The city of Philadelphia spends hundreds of millions yearly to purchase goods and services from funding construction projects to buying ink pens and toilet paper.

The Water Department, for example, conducted 84 capital improvement [construction related] projects in the fiscal year ending this June 30. The city spent $188.1-million on those 84 projects according to Water Department figures.

The money to fund city government expenditures comes largely from tax revenues — some federal, lesser state and mostly local.

Yet, the companies and workers that benefit from those expenditures are too often not Philadelphia residents.

One study a few years ago found that 59 percent of those working on Philadelphia’s publicly funded projects lived outside of the city.

With a decades long track record proving the fallacy that tax cuts for the wealthy translate into producing jobs for those in the middle and lower classes, one path to jobs creation for the unemployed must come through actions by government.

And one of those actions must be making sure that qualified Philadelphia companies and capable Philadelphia residents obtain a larger share of the contracts and jobs generated by City government revenue.

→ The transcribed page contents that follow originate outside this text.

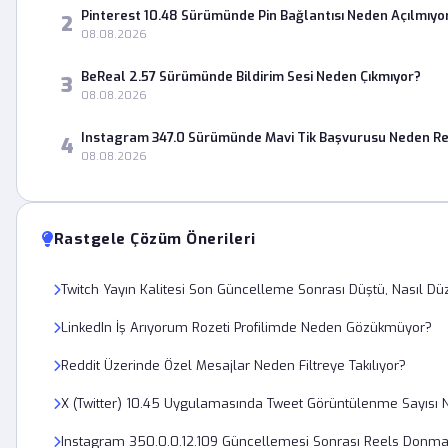
Pinterest 10.48 Sürümünde Pin Bağlantısı Neden Açılmıyo
2
08.08.2026
BeReal 2.57 Sürümünde Bildirim Sesi Neden Çıkmıyor?
3
08.08.2026
Instagram 347.0 Sürümünde Mavi Tik Başvurusu Neden Re
4
08.08.2026
Rastgele Çözüm Önerileri
Twitch Yayın Kalitesi Son Güncelleme Sonrası Düştü, Nasıl Düze
LinkedIn İş Arıyorum Rozeti Profilimde Neden Gözükmüyor?
Reddit Üzerinde Özel Mesajlar Neden Filtreye Takılıyor?
X (Twitter) 10.45 Uygulamasında Tweet Görüntülenme Sayısı 
Instagram 350.0.0.12.109 Güncellemesi Sonrası Reels Donmas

Yes, Philadelphians deserve emphasis on providing local preference on expenditures from their city government.

The city has a law providing a preference for local firms bidding on city contracts approved through the initiative of Mayor Nutter when he was a City Councilman nine years ago.

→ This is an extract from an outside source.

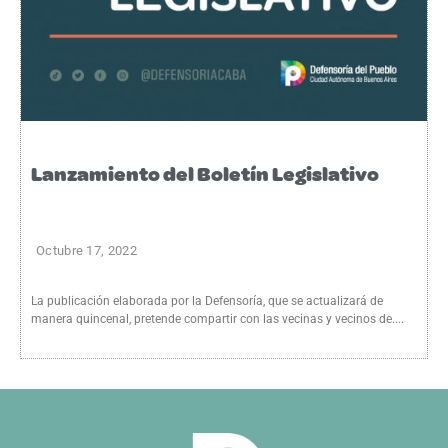
Lanzamiento del Boletín Legislativo
Octubre 17, 2022
La publicación elaborada por la Defensoría, que se actualizará de
manera quincenal, pretende compartir con las vecinas y vecinos de....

Two years ago the city fined an Abington firm $110,000 for falsely stating it was a Philadelphia company in order to obtain preference on a contract award.

Comparable preferences need expanding to encompass Philadelphia residents particularly for working on city funded construction projects.

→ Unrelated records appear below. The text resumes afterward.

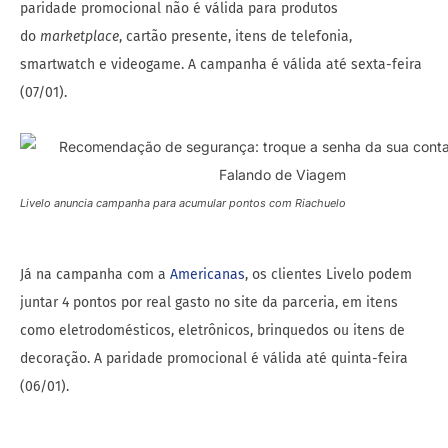
paridade promocional não é válida para produtos
do
marketplace
, cartão presente, itens de telefonia,
smartwatch e videogame. A campanha é válida até sexta-feira
(07/01).
Livelo anuncia campanha para acumular pontos com Riachuelo
Já na campanha com a
Americanas
, os clientes Livelo podem
juntar 4 pontos por real gasto no site da parceria, em itens
como eletrodomésticos, eletrônicos, brinquedos ou itens de
decoração. A paridade promocional é válida até quinta-feira
(06/01).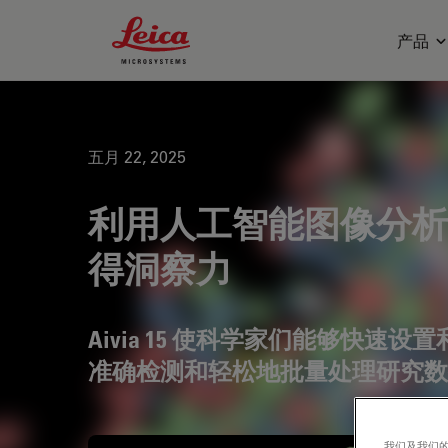
Leica Microsystems Logo
产品
五月 22, 2025
利用人工智能图像分析
得洞察力
Aivia 15 使科学家们能够快
准确检测和轻松地批量处理研究
我们及我们的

Some members of City Council favor such a local jobs preference but this kind of approach to addressing unemployment is bitterly opposed by construction trades union and their backers in the contracting industry.

Decades of racial discrimination and geographic exclusion in construction industry employment practices underlie the periodic push for local preference jobs legislation now compounded by the poor economic climate.

And efforts to obtain and operate local hiring preferences historically trigger the trades union and their contractor allies to launch battles (legal/lobbying) to kill such legislation by ironically claiming such legislation discriminates against them … the original discriminators.

In another irony for the Republican Party usually is the political champions opposing local preference and affirmative action programs yet a local preference embedded in Philadelphia’s City Charter has enabled Republicans to serve as At-Large members of City Council since the early 1950s.

The City Charter in Article II, Chapter I, Section 2-201 reserves two of the seven At-Large Council seats for Republican Party.

If Republicans were required to win At-Large elections on majority votes they would usually fall short due to Philadelphia’s registration disparity were Democrats far outnumber Republicans.

In the 2011 primary election, for example, three Democratic At-Large candidates garnered more votes than the two Republican At-Large candidates that ended up on Council.

The purpose for that Council-related Charter preference is to ensure bi-partisan representation in that body, a need as laudable as employment preference for Philadelphia residents.

 

Linn Washington Jr. is a graduate of the Yale Law Journalism Fellowship Program.

1 comment

  • Missy

    Linn,
    You didn't mention, in your bit about the Water Revenue Bureau, the shutoffs from what amounts to corporate extortion: Estimated billing "corrected" by multiplying an actual reading several times, and then insisting that the "corrected" bill must be paid before restoration. I was stunned when a meter-reader told me that was standard practice!